Polda Metro Jaya Tetapkan Pengusaha Tekstil Jadi Tersangka Kasus Penggelapan dan Dugaan TPPU

JAKARTA – Direktorat Reserse Kriminal Khusus (Ditreskrimsus) Polda Metro Jaya menetapkan Junaedi Abdillah alias Nedi sebagai tersangka dalam kasus dugaan penggelapan dan Tindak Pidana Pencucian Uang (TPPU) yang berkaitan dengan bisnis tekstil.

Penetapan tersangka tersebut tertuang dalam Surat Pemberitahuan Penetapan Tersangka Nomor B/11760/VI/RES.2.6./2026/Ditreskrimsus tertanggal 29 Juni 2026 yang telah disampaikan kepada Kepala Kejaksaan Tinggi Daerah Khusus Jakarta. Kasus ini merupakan tindak lanjut dari laporan polisi yang dibuat Rahmat Futaki pada 24 Januari 2025.

Dalam penyidikan, Junaedi disangkakan melanggar Pasal 486 dan Pasal 607 Kitab Undang-Undang Hukum Pidana (KUHP). Dugaan tindak pidana tersebut disebut terjadi dalam rentang 2017 hingga 2022 di wilayah Jakarta Pusat.

Berdasarkan hasil penyidikan, tersangka diduga tidak menyetorkan uang hasil penjualan kepada Rahmat Futaki selaku pemilik modal atau mitra usaha. Dana yang seharusnya diserahkan itu justru diduga digunakan untuk kepentingan bisnis pribadi.
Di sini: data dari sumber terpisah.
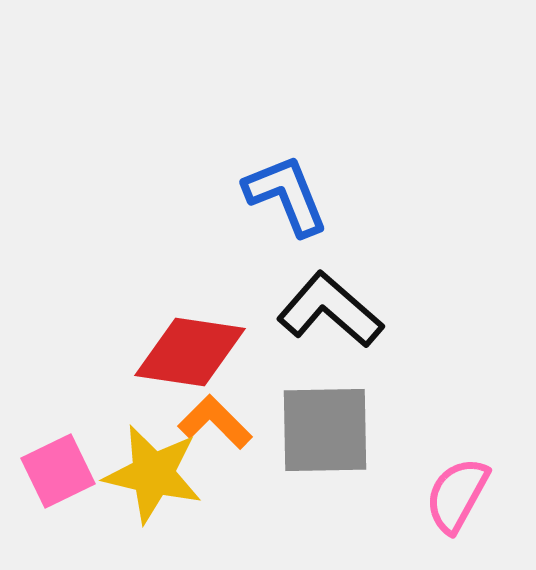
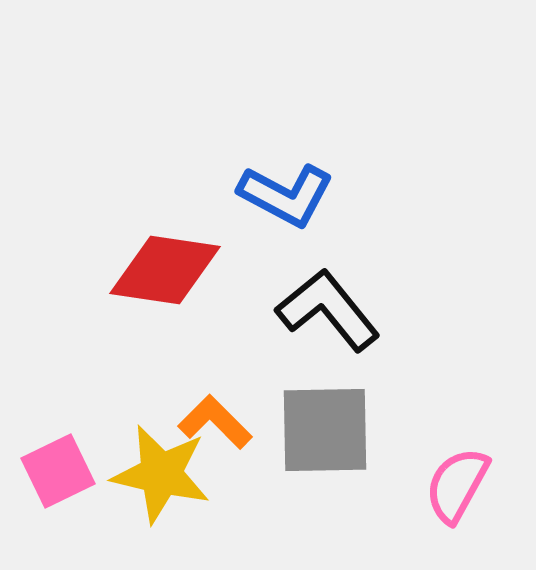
blue L-shape: rotated 140 degrees clockwise
black L-shape: moved 2 px left; rotated 10 degrees clockwise
red diamond: moved 25 px left, 82 px up
yellow star: moved 8 px right
pink semicircle: moved 10 px up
Penyidik juga menduga uang tersebut dialirkan untuk membiayai impor bahan baku tekstil dari China melalui jalur yang tidak resmi. Dugaan praktik tersebut dinilai tidak hanya merugikan pelapor, tetapi juga berpotensi mengurangi penerimaan negara.

Sebelum ditetapkan sebagai tersangka, Junaedi sempat mengajukan gugatan perdata terhadap Rahmat Futaki. Namun, gugatan tersebut ditolak oleh Pengadilan Negeri. Upaya banding yang diajukannya juga tidak membuahkan hasil setelah Pengadilan Tinggi menguatkan putusan sebelumnya.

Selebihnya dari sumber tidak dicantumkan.